14.          Accordingly, we are not satisfied either that the judge did not in fact take into account the children's best interests, or that a failure expressly to mention them was, on the facts as found, capable of affecting the outcome. We consider that the conclusion at the end of the decision - that deportation would be proportionate - is in this context sufficient to constitute a finding that separation of the children from the appellant would not be unduly harsh.

(ii) taking into account an irrelevant matter

15.          Contrary to what is averred, the judge's conclusion of the appellant not being a primary carer is relevant to the assessment of undue harshness. The strength and circumstances of the parental bond are plainly relevant in assessing that issue and the judge was clearly entitled to take it into account, given the facts as found.

(iii) failing properly to assess the public interest

16.          We do not consider that there is any error disclosed in the judge's approach to the public interest. The absence of further convictions is but one factor of the public interest. It is not determinative, given the other factors such as deterrence, and it was open to the judge to consider that any mitigation which might arise from this and the age of the conviction is countered by the fact that the appellant had used a false identity for a significant period of time.

(iv) failing properly to address the report of the social worker

17.          In the context of the sustainable findings of fact made by the judge, and in the light of what we say at [8] above, the social work report is of limited value. We do not accept the submission that it was not properly taken into account by the judge who refers to it expressly at several parts of her decision, summarising it at [56] to [62]. The report does, at section 8, include a finding that DB has a positive attachment to his father and that separation was a frightening concept for him. Similarly, in relation to SA she said that it would be painful for her to be separated, that her father had always been part of her life, and that that would simply not be normal. The evidence in respect of BG is limited as his mother did not permit the social worker to speak to him. The point remains, despite Miss Akinbolu's submissions, that the social work report simply refers to there being a negative effect; it does nothing more than show there will be a detrimental impact on the children which, even taken with any other factors, bearing in mind the nature of the family life between the appellant and his children, is not capable of reaching the high threshold to demonstrate undue harshness in the light of the other factors to be considered.

18.          There is thus nothing of substance in the observations as to the best interests of the children, which is clearly to remain in the home lives that they have established with their mothers and to have their father playing some part in their lives, which advances the case any further.
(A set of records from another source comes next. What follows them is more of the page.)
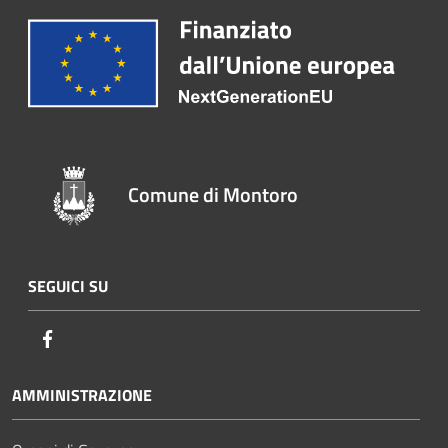
Comune di Montoro
SEGUICI SU
Facebook
AMMINISTRAZIONE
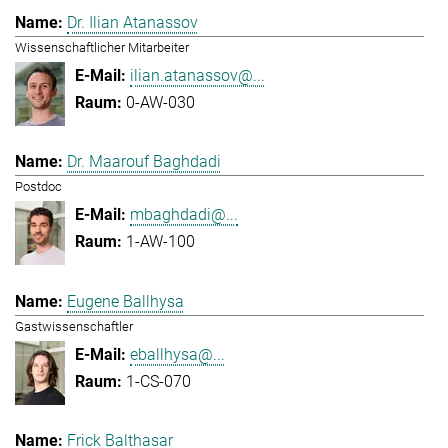
Dr. Ilian Atanassov
Wissenschaftlicher Mitarbeiter
ilian.atanassov@...
0-AW-030
Dr. Maarouf Baghdadi
Postdoc
mbaghdadi@...
1-AW-100
Eugene Ballhysa
Gastwissenschaftler
eballhysa@...
1-CS-070
Frick Balthasar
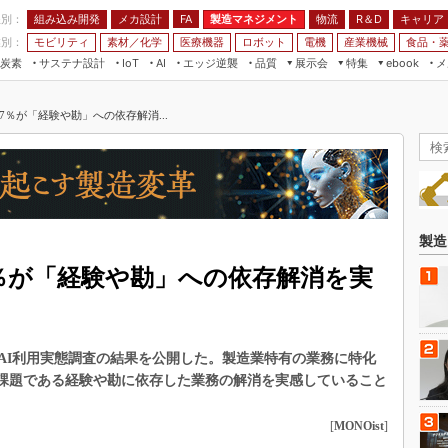
程別：
組み込み開発
メカ設計
製造マネジメント
物流
R＆D
キャリア
FA
業別：
モビリティ
素材／化学
医療機器
ロボット
電機
産業機械
食品・
炭素
サステナ設計
エッジ逆襲
品質
展示会
特集
メ
IoT
AI
ebook
伝承
組み込み開発
CEATEC
読者調査まとめ
編集後記
.7％が「経験や勘」への依存解消...
JIMTOF
保全
メカ設計
つながるクルマ
組込み/エッジ コンピューティング
ス
 AI
製造マネジメント
5G
展＆IoT/5Gソリューション展
VR／AR
FA
IIFES
モビリティ
フィールドサービス
国際ロボット展
素材／化学
FPGA
製造
ジャパンモビリティショー
組み込み画像技術
.7％が「経験や勘」への依存解消を実
TECHNO-FRONTIER
組み込みモデリング
人テク展
Windows Embedded
スマート工場EXPO
AI利用実態調査の結果を公開した。製造業特有の業務に特化
車載ソフト開発
EdgeTech+
年の課題である経験や勘に依存した業務の解消を実感していること
ISO26262
日本ものづくりワールド
無償設計ツール
[
MONOist
]
AUTOMOTIVE WORLD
19.          It cannot thus be argued that the judge erred in his approach to the report. Aas is evident from reading the decision as a whole, the judge accepted that removal would have a detrimental effect.

 

(v) failing to have due regard to the evidence concerning BG

20.          We find no substance in this ground. Contrary to what is averred in the grounds, the judge did not find there was no active involvement in BG's life. As we observed during submissions, the social worker relied solely on what was said to her by BG's mother. It is thus difficult to characterise this as corroborative, and in any event, the judge's findings at [75] are sustainable on the evidence that was before her. It was open to her to conclude that the appellant had no daily presence in BG's life.
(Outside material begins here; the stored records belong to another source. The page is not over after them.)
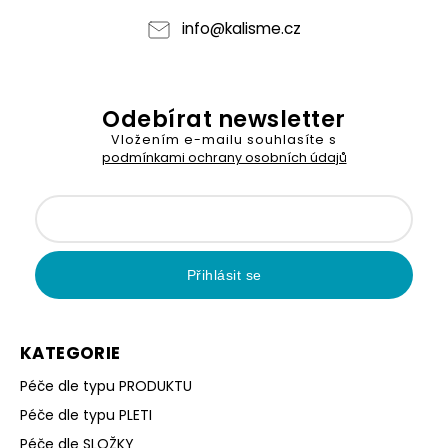
info
@
kalisme.cz
Odebírat newsletter
Vložením e-mailu souhlasíte s
podmínkami ochrany osobních údajů
Přihlásit se
KATEGORIE
Péče dle typu PRODUKTU
Péče dle typu PLETI
Péče dle SLOŽKY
21.          Finally, what is averred at [19] of the grounds appears to be an error; in any event, no letter from the school was drawn to our attention, nor submissions made as to its relevance.

Conclusions

22.          Accordingly, for these reasons, we consider that the grounds are not made out. We are not satisfied that the decision of the First-tier Tribunal involved the making of an error of law and we uphold it.

 

 

NOTICE OF DECISION

 

1 The decision of the First-tier Tribunal did not involve the making of an error of law and we uphold it.